● **Assigned task**
Write out, from the entries below, exactly the lines that run between the lines holding "During the growth" and "CoinMarketCap", inclusive, and stop there.

Collected data
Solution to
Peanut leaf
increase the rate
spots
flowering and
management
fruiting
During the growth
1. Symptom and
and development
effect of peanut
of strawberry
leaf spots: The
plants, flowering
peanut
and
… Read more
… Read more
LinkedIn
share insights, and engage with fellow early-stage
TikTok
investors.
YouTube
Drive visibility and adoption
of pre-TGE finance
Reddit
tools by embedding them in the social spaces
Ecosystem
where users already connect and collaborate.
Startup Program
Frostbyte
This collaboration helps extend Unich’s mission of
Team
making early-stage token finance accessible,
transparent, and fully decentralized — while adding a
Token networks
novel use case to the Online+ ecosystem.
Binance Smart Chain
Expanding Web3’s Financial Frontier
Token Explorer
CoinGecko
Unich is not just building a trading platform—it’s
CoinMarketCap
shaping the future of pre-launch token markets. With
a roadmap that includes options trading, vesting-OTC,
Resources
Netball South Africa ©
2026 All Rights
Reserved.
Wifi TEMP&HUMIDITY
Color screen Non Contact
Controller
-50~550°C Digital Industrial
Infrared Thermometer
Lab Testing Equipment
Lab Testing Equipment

--

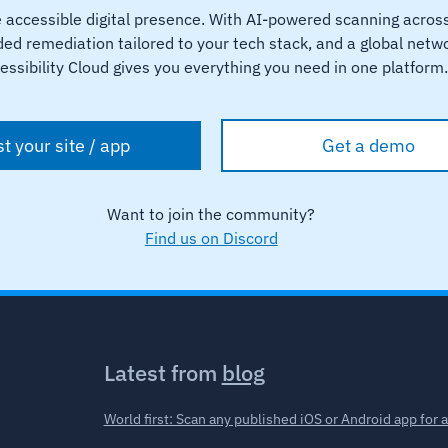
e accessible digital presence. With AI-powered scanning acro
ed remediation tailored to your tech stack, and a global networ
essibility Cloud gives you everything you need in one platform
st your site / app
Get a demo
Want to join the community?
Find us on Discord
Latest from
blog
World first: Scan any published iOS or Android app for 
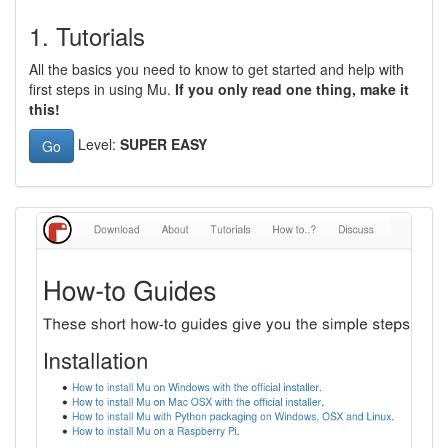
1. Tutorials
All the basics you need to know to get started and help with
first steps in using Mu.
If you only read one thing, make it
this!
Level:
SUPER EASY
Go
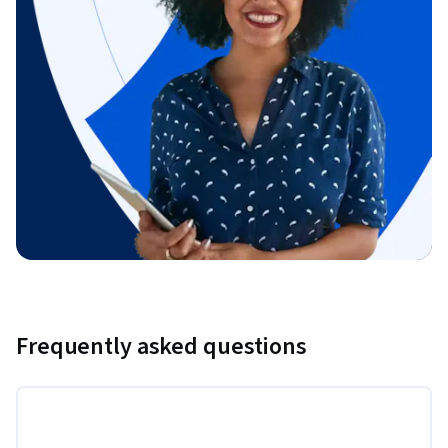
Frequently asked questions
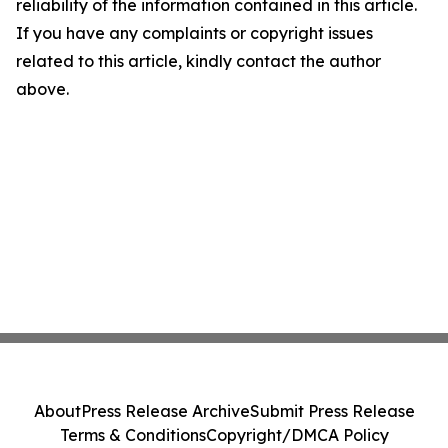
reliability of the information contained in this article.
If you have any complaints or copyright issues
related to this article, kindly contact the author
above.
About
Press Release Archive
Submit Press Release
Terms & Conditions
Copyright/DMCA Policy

● **Answer box**
During the growth
1. Symptom and
and development
effect of peanut
of strawberry
leaf spots: The
plants, flowering
peanut
and
… Read more
… Read more
LinkedIn
share insights, and engage with fellow early-stage
TikTok
investors.
YouTube
Drive visibility and adoption
of pre-TGE finance
Reddit
tools by embedding them in the social spaces
Ecosystem
where users already connect and collaborate.
Startup Program
Frostbyte
This collaboration helps extend Unich’s mission of
Team
making early-stage token finance accessible,
transparent, and fully decentralized — while adding a
Token networks
novel use case to the Online+ ecosystem.
Binance Smart Chain
Expanding Web3’s Financial Frontier
Token Explorer
CoinGecko
Unich is not just building a trading platform—it’s
CoinMarketCap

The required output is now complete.